Sir Murray had not left the garden ten minutes when, rising from his work for an instant, McCray became aware of the flutter of a dress in the distance, and the next instant made out that the wearer was Jane Barker, who now signalled him to come to her.
“And me so busy, too,” muttered the gardener. “I did say that all my bit of courting should be done of an evening; and here’s a temptation, coming in the middle of the day. But there, gude save us, I must go when she calls, if I lose my place.”
“And there ye are, then,” he said, as he reached the place where Jane was anxiously awaiting him, “the brightest flower in the garden, lassie.”
“Oh, Alexander!” ejaculated Jane.
“Bless ye for that, my bairn! Ye’ve taken, then, to ca’ me by my name at last.”
“Pray—pray make haste and help me. What shall I do?”
“Do, lassie,” exclaimed the downright Scot. “Why, tell me what’s the matter.”
“Yes, yes,” cried the agitated girl. “You know my lady went out a little while since.”
“Ay, I saw her go.”
“And then Sir Murray came down.”
“To be sure, and he askit me the which way she’d gone.”
“Yes, yes,” cried Jane, “and I went up on to the top of the house on the leads, and I’ve been watching him, and he’s followed her.”
“To be sure, lassie; and wadna I ha’e done the same if ye’d gone the same gait?”
“Oh yes—no,—I don’t know,” said Jane; “but I don’t like it, and I want you to follow them.”
“Me? Follow? What, go after Sir Mooray and my lady?” exclaimed McCray. “Hoot, lassie, and have ye gone daft?”
“Daft! no!” cried Jane, angrily. “You must—indeed, you must go after them. He came to me quite angry when he found that her ladyship had gone out, and asked me where I thought she’d be; and I told him, like the fool that I was; and I don’t like things—I don’t, indeed; and I’m afraid there’s mischief on the way.”
“My dear bairn,” said the thoughtful Scot, “I’m afraid ye’ve been letting your fancy run away with ye full galop. Once you women get an idea into your poor little heads ye go racing after it full tear. Now, let me ask ye what is there strange in my lady going out to pick specimens, as she’s done hundreds o’ times before? and, now that they’re making it up, for Sir Mooray to go after her?”

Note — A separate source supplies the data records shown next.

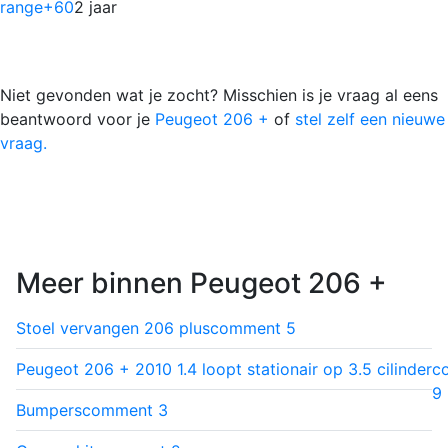
range
+60
2 jaar
Niet gevonden wat je zocht? Misschien is je vraag al eens
beantwoord voor je
Peugeot 206 +
of
stel zelf een nieuwe
vraag.
Meer binnen Peugeot 206 +
Stoel vervangen 206 plus
comment
5
Peugeot 206 + 2010 1.4 loopt stationair op 3.5 cilinder
c
9
Bumpers
comment
3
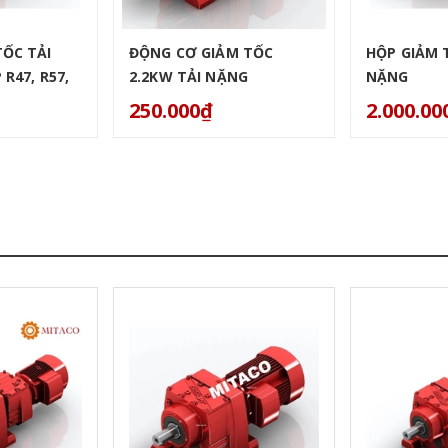
ỐC TẢI
ĐỘNG CƠ GIẢM TỐC
HỘP GIẢM 
R47, R57,
2.2KW TẢI NẶNG
NẶNG
250.000₫
2.000.00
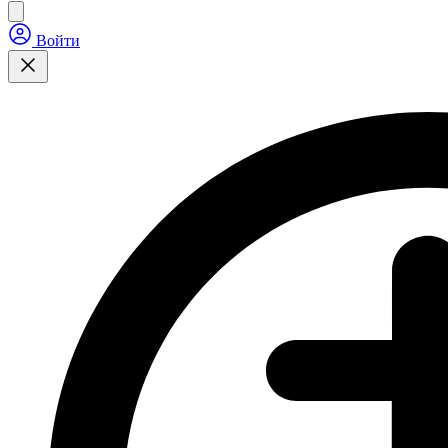
Войти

“Nothing—nothing,” said Jane, earnestly, “if it were all genuine; but, Alexander—dear Alexander, there’s Judas kisses as well as true ones, and I know he did not mean what you saw. I’m troubled about it all, and I come to you for help: don’t fail me, please, now this first time.”
“Nay, nay,” cried the Scot, eagerly. “I’ll not fail thee, lassie. But what am I to do? Where am I to go?”
“Follow them and watch them, never leaving them for an instant, and always being ready to give help.”
“Yes, yes; I’ll do it, lassie.”
“I knew you would,” cried Jane, pressing his great hand between both of hers; “and now run—run all the way, for he went to his room after he left me, and came out pushing a pistol into his pocket. And, oh! Alexander, if you love me, make haste, for I’m sure that there’s something wrong!”